Computer Science Graduate Seminar: Transformation of Linearized Computational Graphs Driven by the Associativity of the Chain Rule
Monday, October 16, 2017, 1:00pm
Location: Room 231, Seffenter Weg 23
Speaker: Dipl.-Math. Viktor Mosenkis
The efficient computation of derivatives of mathematical functions which are implemented as computer programs has become more important in various branches of industry and academia. While derivative information is highly desired, its efficient and reliable computation remains a big challenge. Algorithmic (or Automatic) Differentiation (AD) becomes the method of choice for computing derivatives as it promises to address both problems. AD is a collection of techniques allowing computation of accurate derivative information of a function F implemented as a computer program in some high level programming language. Often the algorithms for AD are expressed as elimination methods on the linearized directed acyclic graphs or l-DAGs. L-DAGs are computational graphs, where the edge weights are equal to the local partial derivatives of the respective operations. The most popular elimination methods are edge and vertex elimination. Associativity of the chain rule allows to perform the edge and vertex eliminations in different orders. The problem of finding an order of vertex [edge] eliminations that minimizes the number of multiplications involved in the computation of the Jacobian is known as vertex [edge] elimination problem (VE [EE]). Another closely related problem is the minimum edge count problem (MEC). This problem arises when Jacobian-vector products are needed and computation of full Jacobian is not required. The MEC problem aims to find a sequence of vertex (edge) eliminations such that the resulting l-DAG has the smallest amount of edges.

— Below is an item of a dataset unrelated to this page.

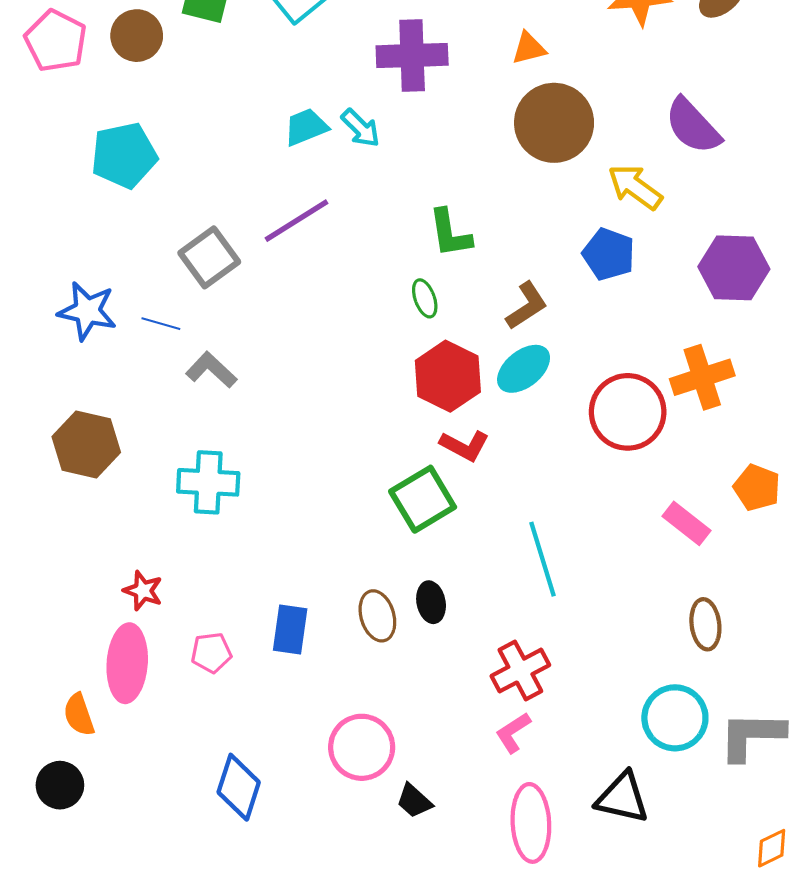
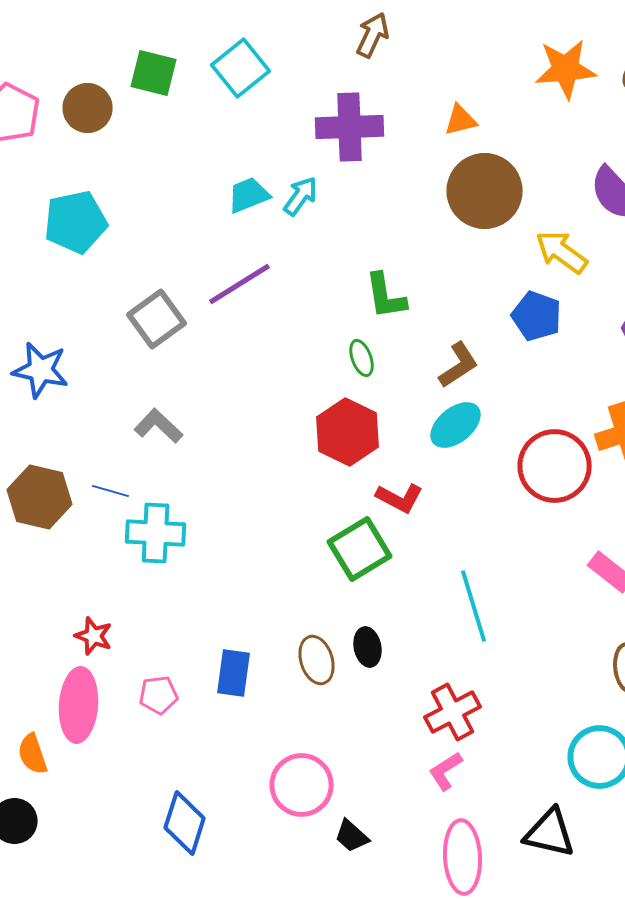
cyan arrow: (361, 128) -> (301, 196), turned -99
blue line: (161, 324) -> (111, 491), moved
red hexagon: (448, 376) -> (348, 432), moved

VE, EE and MEC problems are conjectured to be NP-hard. Therefore in practice the solution of these problems is approximated by greedy like heuristics or computed by branch and bound based methods if the exact solution is of interest. The main aim of this thesis is to support further development of algorithms for solving these problems. Therefore in this thesis we prove several properties of l-DAGs that help to reduce the search space and establish the base for other outcomes of the thesis. We also develop a new approach for computing lower bounds and prove various optimality preserving eliminations for all three problems. The search space of the EE problem is much bigger than that of VE problem. Thus edge elimination is barely used in any application. We show that mixing of edge and vertex eliminations in algorithms can be used to improve the results of approximative algorithms and to reduce the corresponding search space if the exact solution is required, demonstrating that edge eliminations should not be neglected in practice.
The Computer Science lecturers invite interested people to join.